In the 1990s I did a little work with some friends trying to get the New Party going in MN. The people I knew in that Party were social dems, which reflected my own political views at the time. My politics changed and morphed a bit over time, but I became fairly apolitical until a lay-off from my job as a sheet metal worker gave me a lot more time to read in 2008, and I began reading those Marxist books my dad had told me about when I was younger.
For me, a blue collar working living in the Tea Party South (Memphis, well, at least the white people here are Tea Party types), it was a big deal to join the Communist Party. It meant something to me when I realized that I was a Communist and that this meant something different than embracing bourgeois liberalism or some form of bourgeois socialism.
Thankfully, the members of the local Memphis Club are communists, committed to the communist movement. We are happy to work with all sorts of progressive folks, and don't seek to be in any way exclusive in our efforts, but we all happen to believe that communism, particularly that expressed in Marxist-Leninist thought, is the best lens through which to look at economic and social life in late capitalism.
I've read enough to know that the history of CPUSA is a history of different of ideological turns. I think it might be time for a turn back toward more explicit communist ideological commitments. I don't think this means we have to be isolationists or acting in the manner of the usual caricature of Trot groups. I think that we can express communism in a way that is new, fresh, appealing, and engaging, but still decidedly communist, with a commitment to always put our class first and with an end in sight that involves the eradication of class distinctions.
Unfortunately, I don't have the time to address all of the points here fully. It goes without saying that I'm with Comrades Hicks and Kenny.
Sam Webb's assertion that socialism "cannot dispense with accepted notions of freedom of expression and civil liberties" deserves a closer look. I'm reminded of other calls by the Webb leadership for a Party that is "in tune with contemporary life". A Canadian comrade said it best: "Who is to interpret the prescription for contemporary life? Who are the people venturing to discern the problems and characteristics of "contemporary life" and how will they interpret according to which assemblage of preconceptions?" One could easily replace "contemporary life" with "accepted notions of freedom of expression". The vagueness of these arguments is bad enough, but the implication that communists should abandon historical materialism for some idealist conception of "universal human values" is worse. Human values arise from historical conditions, not the other way around. This is a central Marxist idea, not some "Stalinist" formulation; to cast it aside is to cast aside Marxism.

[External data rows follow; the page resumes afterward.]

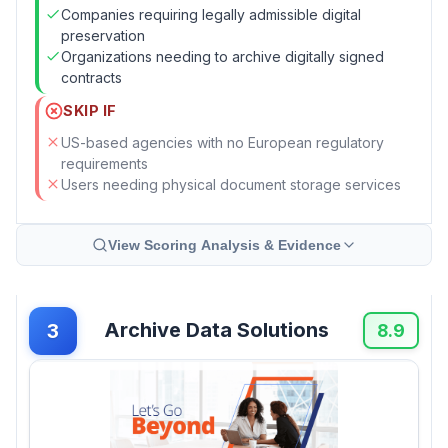
Companies requiring legally admissible digital
preservation
Organizations needing to archive digitally signed
contracts
SKIP IF
US-based agencies with no European regulatory
requirements
Users needing physical document storage services
View Scoring Analysis & Evidence
Archive Data Solutions
3
8.9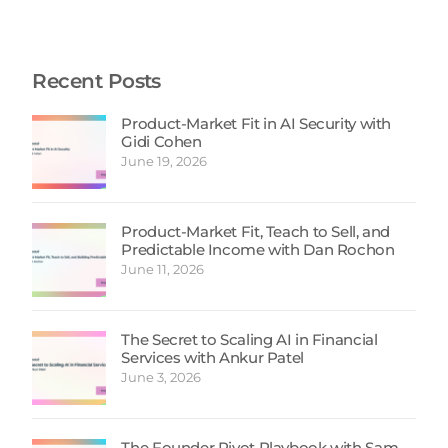
Recent Posts
Product-Market Fit in AI Security with
Gidi Cohen
June 19, 2026
Product-Market Fit, Teach to Sell, and
Predictable Income with Dan Rochon
June 11, 2026
The Secret to Scaling AI in Financial
Services with Ankur Patel
June 3, 2026
The Founder Pivot Playbook with Sam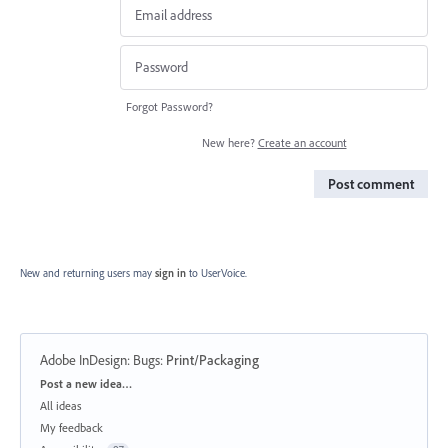
Forgot Password?
New here?
Create an account
Post comment
New and returning users may
sign in
to UserVoice.
Adobe InDesign: Bugs
:
Print/Packaging
Categories
Post a new idea…
All ideas
My feedback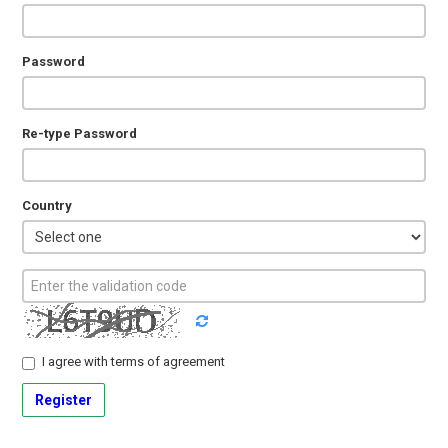
Password
Re-type Password
Country
I agree with
terms of agreement
Register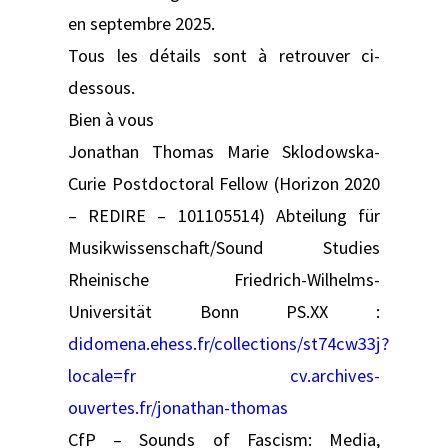
en septembre 2025.
Tous les détails sont à retrouver ci-
dessous.
Bien à vous
Jonathan Thomas Marie Sklodowska-
Curie Postdoctoral Fellow (Horizon 2020
– REDIRE – 101105514) Abteilung für
Musikwissenschaft/Sound Studies
Rheinische Friedrich-Wilhelms-
Universität Bonn PS.XX :
didomena.ehess.fr/collections/st74cw33j?
locale=fr
cv.archives-
ouvertes.fr/jonathan-thomas
CfP – Sounds of Fascism: Media,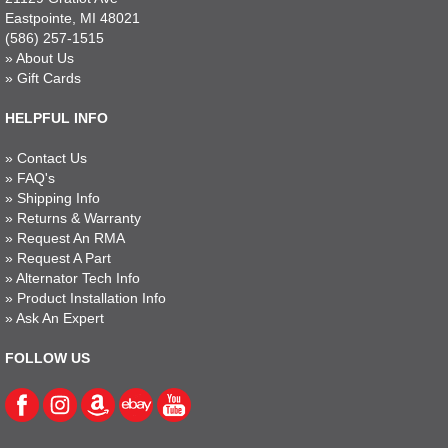
Eastpointe, MI 48021
(586) 257-1515
»
About Us
»
Gift Cards
HELPFUL INFO
»
Contact Us
»
FAQ's
»
Shipping Info
»
Returns & Warranty
»
Request An RMA
»
Request A Part
»
Alternator Tech Info
»
Product Installation Info
»
Ask An Expert
FOLLOW US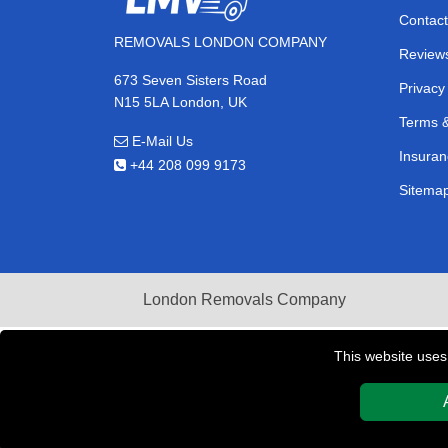
Contact
REMOVALS LONDON COMPANY
Review
673 Seven Sisters Road
Privacy
N15 5LA London, UK
Terms &
E-Mail Us
Insuran
+44 208 099 9173
Sitema
London Removals Company
This website uses
Copyright © 2004 - 2026
REMOVALS LONDON COMPAN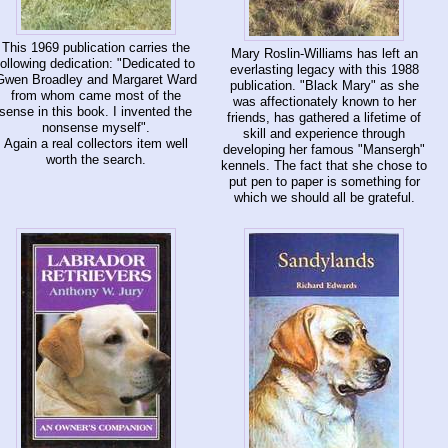
This 1969 publication carries the
Mary Roslin-Williams has left an
following dedication: "Dedicated to
everlasting legacy with this 1988
Gwen Broadley and Margaret Ward
publication. "Black Mary" as she
from whom came most of the
was affectionately known to her
sense in this book. I invented the
friends, has gathered a lifetime of
nonsense myself".
skill and experience through
Again a real collectors item well
developing her famous "Mansergh"
worth the search.
kennels. The fact that she chose to
put pen to paper is something for
which we should all be grateful.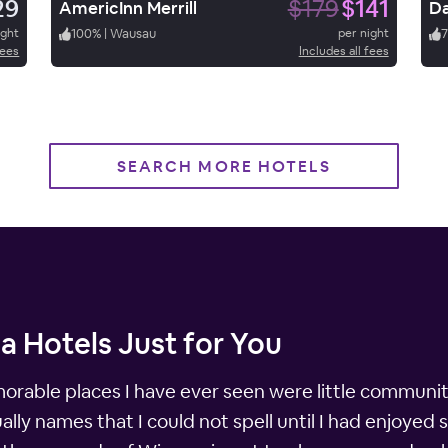
29
$179
$141
AmericInn Merrill
Da
ight
100
%
|
Wausau
per night
7
fees
Includes all fees
SEARCH MORE HOTELS
a Hotels Just for You
able places I have ever seen were little communiti
lly names that I could not spell until I had enjoyed 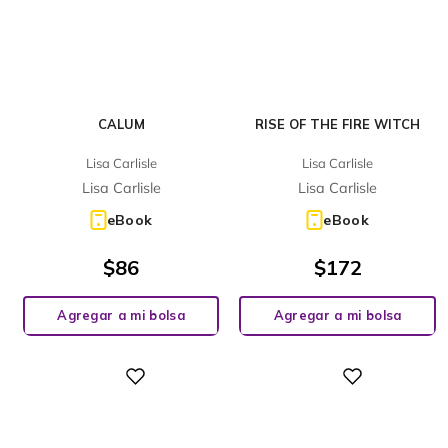
CALUM
RISE OF THE FIRE WITCH
Lisa Carlisle
Lisa Carlisle
Lisa Carlisle
Lisa Carlisle
eBook
eBook
$
86
$
172
Agregar a mi bolsa
Agregar a mi bolsa
Digital
Digital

This idealism is the central problem with Webb's argument; he is attempting to prescribe specific political (and economic, in his other pieces) forms for US socialism before the historical conditions for the realization of socialism in the United States even exist. Further, Webb attempts to proscribe the forms that arose in the USSR and other socialist states, while ignoring the historical conditions that led to their adoption. Indeed, the recent defense of Bukharin by Phil Amadon reads just like one of Webb's, or John Case's for that matter, prescriptions: a market economy, multi-party democracy, and soft-pedaling of class struggle are the hallmarks of "true" socialism. Judging by what he and like-minded social democrats have written on the subject, one can only conclude that Webb argues for exactly one set of acceptable forms, universally applicable to all socialist societies at all points in history. Ironic, coming from one who has railed so often against "dogmatic" and "rigid" thinking!